TL DR:
Do not create a data type where invalid data is possible:
T :: Nucleotide RNA is possible, and this is stupid biologically, so you can get r2d T (a run-time crash that you could prevent at compile time).
Please note that Chris Drostβs answer deserves respect for being a good answer to the technical question as asked.
Problem
I noticed a potential source of failure in that your r2d function r2d not complete - r2d T is undefined and realized that it is because you do not intend to have T :: Nucleotide RNA (and U :: Nucleotide DNA ).

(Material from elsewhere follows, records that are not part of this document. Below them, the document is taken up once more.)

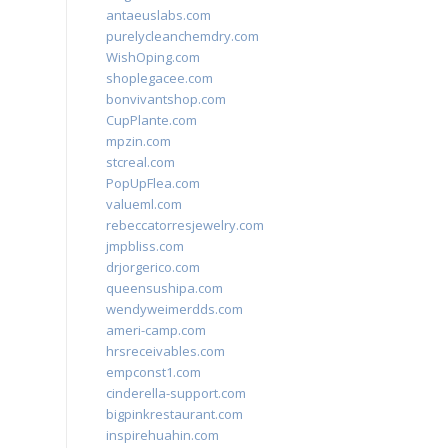
antaeuslabs.com
purelycleanchemdry.com
WishOping.com
shoplegacee.com
bonvivantshop.com
CupPlante.com
mpzin.com
stcreal.com
PopUpFlea.com
valueml.com
rebeccatorresjewelry.com
jmpbliss.com
drjorgerico.com
queensushipa.com
wendyweimerdds.com
ameri-camp.com
hrsreceivables.com
empconst1.com
cinderella-support.com
bigpinkrestaurant.com
inspirehuahin.com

This is a problem, because anytime you accidentally (user-generated error) r2d T your entire program will work.
This is a design flaw in your type. The main point of the type system is to make invalid data impossible, but your code allows T :: Nucleotide RNA and even T :: Nucleotide [Bool] .
Direct decision
Unfortunately, the solution is to make more boring / less smooth types where there is a difference between C DNA and C RNA, but you can use a derived instance of Enum to convert them without typing.
data DNA = A | C | G | T deriving (Eq, Show, Read, Enum) data RNA = A' | C' | G' | U' deriving (Eq, Show, Read, Enum) r2d :: RNA -> DNA r2d = toEnum.fromEnum d2r :: DNA -> RNA d2r = toEnum.fromEnum
toEnum.fromEnum :: (Enum a, Enum b) => a -> b works by converting from the Enum type to Int , then from Int to another type of enumeration.
Now r2d T is simply a type error, so the program will not compile if you allow it, while with the phantom type it will compile and crash at runtime if the user manages to enter invalid data.
We must distinguish between RNA C and DNA C
(No....)
You may feel that it is wrong to distinguish between C and C' , since they are the same from a biological / chemical point of view, and there may be some compromise situation where you have a phantom type with A | C | G | TU A | C | G | TU A | C | G | TU and read user data differently depending on context:
{-# LANGUAGE FlexibleInstances #-} data Nucleotide a = A | C | G | TU deriving (Eq,Enum) data RNA = RNA data DNA = DNA instance Show (Nucleotide DNA) where show A = "A" show C = "C" show G = "G" show TU = "T" instance Show (Nucleotide RNA) where show A = "A" show C = "C" show G = "G" show TU = "U" r2d :: (Nucleotide RNA) -> (Nucleotide DNA) r2d = toEnum.fromEnum d2r :: (Nucleotide DNA) -> (Nucleotide RNA) d2r = toEnum.fromEnum
Slick, but ...
Sometimes creating a complex type simply increases the number of extensions you need to use if, if you can tolerate a few ' , you will have something with fewer potential problems.
It seems to me that you will be better off with my first decision and writing custom instances for Show RNA and Read RNA , where the user does not need to put ' at the end of the letter.
Always avoid runtime errors if you can
Please note that read never a complete function (i.e. the cause of program crashes), and you are better off using readMay from safe so that you can gracefully restore and give your user a polite error message and the ability to fix it, rather than crashing, or by writing a parser using Parsec or the like to read large amounts of complex structured data, where read or readMay is uselessly slow.